(Input material begins)

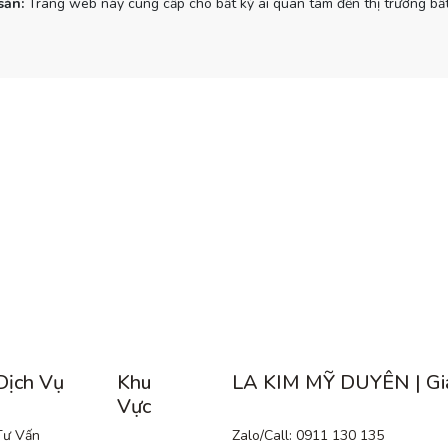
sản:
Trang web này cung cấp cho bất kỳ ai quan tâm đến thị trường bất
Dịch Vụ
Khu
LA KIM MỸ DUYÊN | Gi
Vực
Tư Vấn
Zalo/Call: 0911 130 135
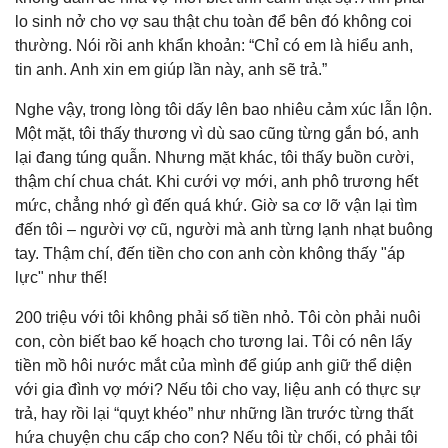
lo sinh nở cho vợ sau thật chu toàn để bên đó không coi
thường. Nói rồi anh khẩn khoản: “Chỉ có em là hiểu anh,
tin anh. Anh xin em giúp lần này, anh sẽ trả.”
Nghe vậy, trong lòng tôi dấy lên bao nhiêu cảm xúc lẫn lộn.
Một mặt, tôi thấy thương vì dù sao cũng từng gắn bó, anh
lại đang túng quẫn. Nhưng mặt khác, tôi thấy buồn cười,
thậm chí chua chát. Khi cưới vợ mới, anh phô trương hết
mức, chẳng nhớ gì đến quá khứ. Giờ sa cơ lỡ vận lại tìm
đến tôi – người vợ cũ, người mà anh từng lạnh nhạt buông
tay. Thậm chí, đến tiền cho con anh còn không thấy "áp
lực" như thế!
200 triệu với tôi không phải số tiền nhỏ. Tôi còn phải nuôi
con, còn biết bao kế hoạch cho tương lai. Tôi có nên lấy
tiền mồ hôi nước mắt của mình để giúp anh giữ thể diện
với gia đình vợ mới? Nếu tôi cho vay, liệu anh có thực sự
trả, hay rồi lại “quỵt khéo” như những lần trước từng thất
hứa chuyện chu cấp cho con? Nếu tôi từ chối, có phải tôi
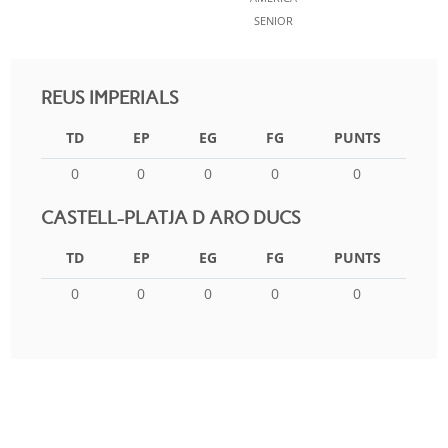
SENIOR
REUS IMPERIALS
TD
EP
EG
FG
PUNTS
0
0
0
0
0
CASTELL-PLATJA D ARO DUCS
TD
EP
EG
FG
PUNTS
0
0
0
0
0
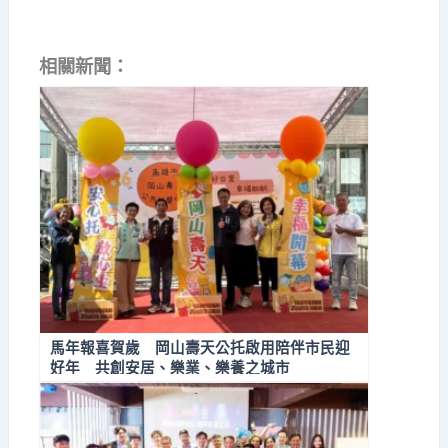
相關新聞：
馬年報喜賀歲 岡山壽天公托啟用陪伴市民迎
好年 共創安居、樂業、樂養之城市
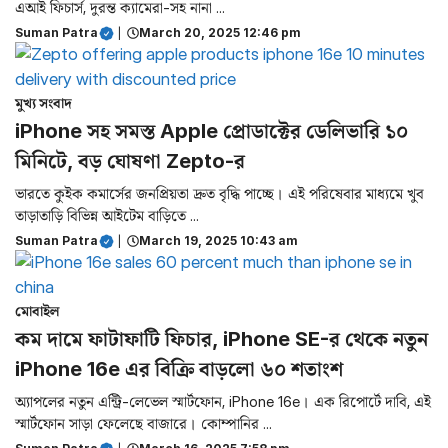
এআই ফিচার্স, দুরন্ত ক্যামেরা-সহ নানা ...
Suman Patra
|
March 20, 2025 12:46 pm
মুখ্য সংবাদ
iPhone সহ সমস্ত Apple প্রোডাক্টের ডেলিভারি ১০
মিনিটে, বড় ঘোষণা Zepto-র
ভারতে কুইক কমার্সের জনপ্রিয়তা দ্রুত বৃদ্ধি পাচ্ছে। এই পরিষেবার মাধ্যমে খুব
তাড়াতাড়ি বিভিন্ন আইটেম বাড়িতে ...
Suman Patra
|
March 19, 2025 10:43 am
মোবাইল
কম দামে ফাটাফাটি ফিচার, iPhone SE-র থেকে নতুন
iPhone 16e এর বিক্রি বাড়লো ৬০ শতাংশ
অ্যাপলের নতুন এন্ট্রি-লেভেল স্মার্টফোন, iPhone 16e। এক রিপোর্টে দাবি, এই
স্মার্টফোন সাড়া ফেলেছে বাজারে। কোম্পানির ...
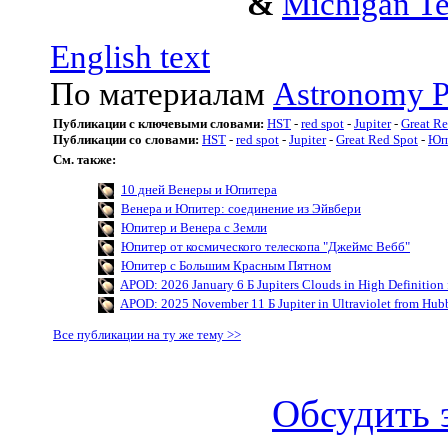
&
Michigan Te
English text
По материалам
Astronomy P
Публикации с ключевыми словами:
HST
-
red spot
-
Jupiter
-
Great Re
Публикации со словами:
HST
-
red spot
-
Jupiter
-
Great Red Spot
-
Юп
См. также:
10 дней Венеры и Юпитера
Венера и Юпитер: соединение из Эйвбери
Юпитер и Венера с Земли
Юпитер от космического телескопа "Джеймс Вебб"
Юпитер с Большим Красным Пятном
APOD: 2026 January 6 Б Jupiters Clouds in High Definition
APOD: 2025 November 11 Б Jupiter in Ultraviolet from Hub
Все публикации на ту же тему >>
Обсудить 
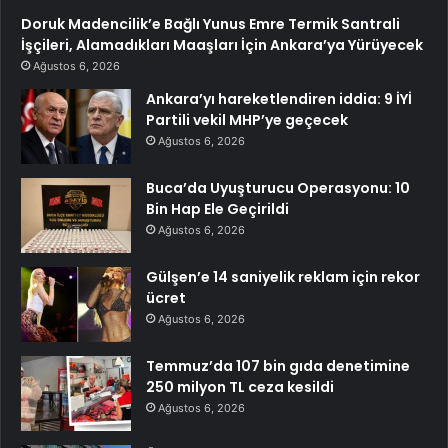
Doruk Madencilik’e Bağlı Yunus Emre Termik Santrali
İşçileri, Alamadıkları Maaşları İçin Ankara’ya Yürüyecek
Ağustos 6, 2026
Ankara’yı hareketlendiren iddia: 9 İYİ
Partili vekil MHP’ye geçecek
Ağustos 6, 2026
Buca’da Uyuşturucu Operasyonu: 10
Bin Hap Ele Geçirildi
Ağustos 6, 2026
Gülşen’e 14 saniyelik reklam için rekor
ücret
Ağustos 6, 2026
Temmuz’da 107 bin gıda denetimine
250 milyon TL ceza kesildi
Ağustos 6, 2026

(Input material ends)

▶ **Exercise brief**:
Your answer is all of the records restated word for word, pictures excluded.

▶ **Response to the task**:
sản:
Trang web này cung cấp cho bất kỳ ai quan tâm đến thị trường bất
Dịch Vụ
Khu
LA KIM MỸ DUYÊN | Gi
Vực
Tư Vấn
Zalo/Call: 0911 130 135
lo sinh nở cho vợ sau thật chu toàn để bên đó không coi
thường. Nói rồi anh khẩn khoản: “Chỉ có em là hiểu anh,
tin anh. Anh xin em giúp lần này, anh sẽ trả.”
Nghe vậy, trong lòng tôi dấy lên bao nhiêu cảm xúc lẫn lộn.
Một mặt, tôi thấy thương vì dù sao cũng từng gắn bó, anh
lại đang túng quẫn. Nhưng mặt khác, tôi thấy buồn cười,
thậm chí chua chát. Khi cưới vợ mới, anh phô trương hết
mức, chẳng nhớ gì đến quá khứ. Giờ sa cơ lỡ vận lại tìm
đến tôi – người vợ cũ, người mà anh từng lạnh nhạt buông
tay. Thậm chí, đến tiền cho con anh còn không thấy "áp
lực" như thế!
200 triệu với tôi không phải số tiền nhỏ. Tôi còn phải nuôi
con, còn biết bao kế hoạch cho tương lai. Tôi có nên lấy
tiền mồ hôi nước mắt của mình để giúp anh giữ thể diện
với gia đình vợ mới? Nếu tôi cho vay, liệu anh có thực sự
trả, hay rồi lại “quỵt khéo” như những lần trước từng thất
hứa chuyện chu cấp cho con? Nếu tôi từ chối, có phải tôi
SENIOR
REUS IMPERIALS
TD
EP
EG
FG
PUNTS
0
0
0
0
0
CASTELL-PLATJA D ARO DUCS
TD
EP
EG
FG
PUNTS
0
0
0
0
0
相關新聞：
馬年報喜賀歲 岡山壽天公托啟用陪伴市民迎
好年 共創安居、樂業、樂養之城市
এআই ফিচার্স, দুরন্ত ক্যামেরা-সহ নানা ...
Suman Patra
|
March 20, 2025 12:46 pm
মুখ্য সংবাদ
iPhone সহ সমস্ত Apple প্রোডাক্টের ডেলিভারি ১০
মিনিটে, বড় ঘোষণা Zepto-র
ভারতে কুইক কমার্সের জনপ্রিয়তা দ্রুত বৃদ্ধি পাচ্ছে। এই পরিষেবার মাধ্যমে খুব
তাড়াতাড়ি বিভিন্ন আইটেম বাড়িতে ...
Suman Patra
|
March 19, 2025 10:43 am
মোবাইল
কম দামে ফাটাফাটি ফিচার, iPhone SE-র থেকে নতুন
iPhone 16e এর বিক্রি বাড়লো ৬০ শতাংশ
অ্যাপলের নতুন এন্ট্রি-লেভেল স্মার্টফোন, iPhone 16e। এক রিপোর্টে দাবি, এই
স্মার্টফোন সাড়া ফেলেছে বাজারে। কোম্পানির ...
&
Michigan Te
English text
По материалам
Astronomy P
Публикации с ключевыми словами:
HST
-
red spot
-
Jupiter
-
Great Re
Публикации со словами:
HST
-
red spot
-
Jupiter
-
Great Red Spot
-
Юп
См. также:
10 дней Венеры и Юпитера
Венера и Юпитер: соединение из Эйвбери
Юпитер и Венера с Земли
Юпитер от космического телескопа "Джеймс Вебб"
Юпитер с Большим Красным Пятном
APOD: 2026 January 6 Б Jupiters Clouds in High Definition
APOD: 2025 November 11 Б Jupiter in Ultraviolet from Hub
Все публикации на ту же тему >>
Обсудить 
Doruk Madencilik’e Bağlı Yunus Emre Termik Santrali
İşçileri, Alamadıkları Maaşları İçin Ankara’ya Yürüyecek
Ağustos 6, 2026
Ankara’yı hareketlendiren iddia: 9 İYİ
Partili vekil MHP’ye geçecek
Ağustos 6, 2026
Buca’da Uyuşturucu Operasyonu: 10
Bin Hap Ele Geçirildi
Ağustos 6, 2026
Gülşen’e 14 saniyelik reklam için rekor
ücret
Ağustos 6, 2026
Temmuz’da 107 bin gıda denetimine
250 milyon TL ceza kesildi
Ağustos 6, 2026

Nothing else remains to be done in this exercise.